* [ACTIVITY] Only lines that contain the word "uomo" are to be returned from the data below.

* [PROVIDED ENTRIES]
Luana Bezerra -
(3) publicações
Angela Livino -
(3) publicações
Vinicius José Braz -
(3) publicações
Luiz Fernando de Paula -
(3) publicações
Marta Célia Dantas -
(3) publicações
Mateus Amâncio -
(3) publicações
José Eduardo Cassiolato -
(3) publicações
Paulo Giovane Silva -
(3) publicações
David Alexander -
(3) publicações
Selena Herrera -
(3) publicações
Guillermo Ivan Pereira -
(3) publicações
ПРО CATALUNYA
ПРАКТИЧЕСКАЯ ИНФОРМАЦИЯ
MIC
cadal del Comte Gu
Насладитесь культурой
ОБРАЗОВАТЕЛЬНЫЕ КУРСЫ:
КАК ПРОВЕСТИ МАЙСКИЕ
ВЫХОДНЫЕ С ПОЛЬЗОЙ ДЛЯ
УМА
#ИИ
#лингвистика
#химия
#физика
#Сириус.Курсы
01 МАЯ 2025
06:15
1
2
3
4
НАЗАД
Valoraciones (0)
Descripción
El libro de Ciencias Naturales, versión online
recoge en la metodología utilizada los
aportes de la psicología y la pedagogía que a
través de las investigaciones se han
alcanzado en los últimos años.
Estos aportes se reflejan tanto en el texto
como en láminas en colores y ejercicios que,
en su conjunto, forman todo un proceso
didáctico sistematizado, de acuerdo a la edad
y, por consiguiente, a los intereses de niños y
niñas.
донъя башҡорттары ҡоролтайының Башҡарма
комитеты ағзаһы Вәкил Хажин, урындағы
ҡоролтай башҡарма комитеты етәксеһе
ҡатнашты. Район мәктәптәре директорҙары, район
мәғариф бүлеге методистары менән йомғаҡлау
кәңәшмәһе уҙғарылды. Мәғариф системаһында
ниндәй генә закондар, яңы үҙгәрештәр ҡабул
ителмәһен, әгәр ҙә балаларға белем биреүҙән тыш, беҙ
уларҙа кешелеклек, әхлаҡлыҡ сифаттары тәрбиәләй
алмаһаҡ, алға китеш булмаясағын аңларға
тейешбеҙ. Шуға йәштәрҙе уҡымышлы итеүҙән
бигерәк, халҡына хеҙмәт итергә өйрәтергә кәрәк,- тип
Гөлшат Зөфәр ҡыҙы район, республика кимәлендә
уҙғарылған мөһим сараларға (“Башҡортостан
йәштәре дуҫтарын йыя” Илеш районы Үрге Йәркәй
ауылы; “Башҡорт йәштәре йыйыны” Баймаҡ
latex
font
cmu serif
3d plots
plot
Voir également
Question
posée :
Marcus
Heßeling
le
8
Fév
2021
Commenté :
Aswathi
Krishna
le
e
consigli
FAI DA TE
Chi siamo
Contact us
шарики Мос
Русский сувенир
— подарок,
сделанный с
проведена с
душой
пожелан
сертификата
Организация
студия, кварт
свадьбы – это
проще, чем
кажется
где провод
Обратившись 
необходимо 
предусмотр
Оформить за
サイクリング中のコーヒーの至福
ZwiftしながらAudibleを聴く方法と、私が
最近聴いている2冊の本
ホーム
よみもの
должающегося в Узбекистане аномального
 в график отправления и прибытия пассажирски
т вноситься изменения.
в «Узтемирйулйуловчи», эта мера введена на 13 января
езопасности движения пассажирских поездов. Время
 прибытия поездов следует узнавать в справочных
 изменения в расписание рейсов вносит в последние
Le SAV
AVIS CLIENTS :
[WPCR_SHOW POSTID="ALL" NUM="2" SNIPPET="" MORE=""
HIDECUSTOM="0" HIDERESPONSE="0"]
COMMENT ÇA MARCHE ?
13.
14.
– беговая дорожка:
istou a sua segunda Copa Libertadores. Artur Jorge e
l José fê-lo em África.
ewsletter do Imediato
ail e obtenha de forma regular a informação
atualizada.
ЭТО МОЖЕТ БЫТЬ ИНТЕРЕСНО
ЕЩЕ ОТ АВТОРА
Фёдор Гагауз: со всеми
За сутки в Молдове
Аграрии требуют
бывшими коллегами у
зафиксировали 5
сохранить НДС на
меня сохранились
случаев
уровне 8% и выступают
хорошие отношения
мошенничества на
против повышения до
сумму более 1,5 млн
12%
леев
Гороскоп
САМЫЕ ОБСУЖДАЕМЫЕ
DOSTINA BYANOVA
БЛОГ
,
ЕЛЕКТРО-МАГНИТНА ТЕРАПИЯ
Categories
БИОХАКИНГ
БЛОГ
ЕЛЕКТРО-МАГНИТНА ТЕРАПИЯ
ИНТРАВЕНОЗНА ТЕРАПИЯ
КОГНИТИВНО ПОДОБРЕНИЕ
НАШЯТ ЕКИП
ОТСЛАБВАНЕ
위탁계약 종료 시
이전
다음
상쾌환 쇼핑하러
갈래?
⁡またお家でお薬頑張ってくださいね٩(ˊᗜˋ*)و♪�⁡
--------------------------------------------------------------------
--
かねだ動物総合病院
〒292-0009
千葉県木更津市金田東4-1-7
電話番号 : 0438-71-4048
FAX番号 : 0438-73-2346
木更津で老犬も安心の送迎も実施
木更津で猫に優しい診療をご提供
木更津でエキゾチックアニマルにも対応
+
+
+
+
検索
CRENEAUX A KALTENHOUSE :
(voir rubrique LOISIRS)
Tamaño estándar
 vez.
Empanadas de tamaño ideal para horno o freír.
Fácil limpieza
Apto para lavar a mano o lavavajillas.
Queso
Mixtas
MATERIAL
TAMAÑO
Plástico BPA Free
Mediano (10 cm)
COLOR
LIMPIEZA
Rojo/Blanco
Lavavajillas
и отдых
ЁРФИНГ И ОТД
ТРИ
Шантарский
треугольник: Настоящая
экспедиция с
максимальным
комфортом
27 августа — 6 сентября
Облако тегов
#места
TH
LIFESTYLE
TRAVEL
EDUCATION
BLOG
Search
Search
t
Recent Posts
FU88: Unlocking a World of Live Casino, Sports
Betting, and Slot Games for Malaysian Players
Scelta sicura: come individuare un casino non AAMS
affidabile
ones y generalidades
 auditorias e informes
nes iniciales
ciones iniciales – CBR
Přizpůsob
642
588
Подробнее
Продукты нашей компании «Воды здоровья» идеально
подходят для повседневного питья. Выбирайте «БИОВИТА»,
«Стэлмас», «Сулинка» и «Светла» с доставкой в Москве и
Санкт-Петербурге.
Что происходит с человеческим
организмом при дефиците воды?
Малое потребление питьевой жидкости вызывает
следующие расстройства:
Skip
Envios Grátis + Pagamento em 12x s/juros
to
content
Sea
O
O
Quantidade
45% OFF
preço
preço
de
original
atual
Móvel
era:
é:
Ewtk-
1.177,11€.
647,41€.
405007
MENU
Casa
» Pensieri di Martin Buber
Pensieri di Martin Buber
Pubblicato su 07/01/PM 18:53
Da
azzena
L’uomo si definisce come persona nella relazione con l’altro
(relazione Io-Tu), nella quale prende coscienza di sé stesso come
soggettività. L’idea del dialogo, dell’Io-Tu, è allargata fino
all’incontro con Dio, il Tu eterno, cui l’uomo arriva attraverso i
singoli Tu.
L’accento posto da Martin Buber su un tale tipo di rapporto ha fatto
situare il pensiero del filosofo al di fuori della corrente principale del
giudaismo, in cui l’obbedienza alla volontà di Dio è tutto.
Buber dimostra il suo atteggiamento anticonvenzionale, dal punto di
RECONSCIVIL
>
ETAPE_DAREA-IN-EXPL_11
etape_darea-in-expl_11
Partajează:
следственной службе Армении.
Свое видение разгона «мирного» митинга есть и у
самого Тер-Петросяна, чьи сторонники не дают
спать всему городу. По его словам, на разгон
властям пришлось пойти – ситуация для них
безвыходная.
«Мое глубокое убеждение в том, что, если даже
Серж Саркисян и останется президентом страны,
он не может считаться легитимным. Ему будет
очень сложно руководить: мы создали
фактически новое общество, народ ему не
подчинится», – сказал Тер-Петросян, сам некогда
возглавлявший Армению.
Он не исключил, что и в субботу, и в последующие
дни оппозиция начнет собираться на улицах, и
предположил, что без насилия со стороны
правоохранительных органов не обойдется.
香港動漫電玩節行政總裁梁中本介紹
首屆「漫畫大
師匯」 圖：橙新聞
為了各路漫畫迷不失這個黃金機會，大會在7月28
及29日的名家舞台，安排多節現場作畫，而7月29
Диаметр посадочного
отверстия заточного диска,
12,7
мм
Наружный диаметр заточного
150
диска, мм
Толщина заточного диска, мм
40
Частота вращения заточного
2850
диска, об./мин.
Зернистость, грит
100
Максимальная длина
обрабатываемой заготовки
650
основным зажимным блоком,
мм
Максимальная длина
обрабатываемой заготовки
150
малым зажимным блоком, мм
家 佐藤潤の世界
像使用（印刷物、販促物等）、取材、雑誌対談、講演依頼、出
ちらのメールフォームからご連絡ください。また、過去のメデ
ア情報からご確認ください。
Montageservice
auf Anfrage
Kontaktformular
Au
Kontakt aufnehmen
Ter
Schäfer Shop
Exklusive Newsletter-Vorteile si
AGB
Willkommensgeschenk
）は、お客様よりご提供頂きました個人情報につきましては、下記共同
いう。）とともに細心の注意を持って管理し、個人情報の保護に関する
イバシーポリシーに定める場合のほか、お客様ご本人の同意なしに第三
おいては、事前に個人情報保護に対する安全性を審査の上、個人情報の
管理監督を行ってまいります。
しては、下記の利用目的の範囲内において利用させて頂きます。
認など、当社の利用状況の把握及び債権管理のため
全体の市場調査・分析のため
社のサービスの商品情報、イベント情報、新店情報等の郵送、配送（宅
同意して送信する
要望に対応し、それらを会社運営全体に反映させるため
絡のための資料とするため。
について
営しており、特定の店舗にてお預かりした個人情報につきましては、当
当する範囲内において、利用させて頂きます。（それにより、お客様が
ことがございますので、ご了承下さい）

* [TASK ANSWER]
L’uomo si definisce come persona nella relazione con l’altro
all’incontro con Dio, il Tu eterno, cui l’uomo arriva attraverso i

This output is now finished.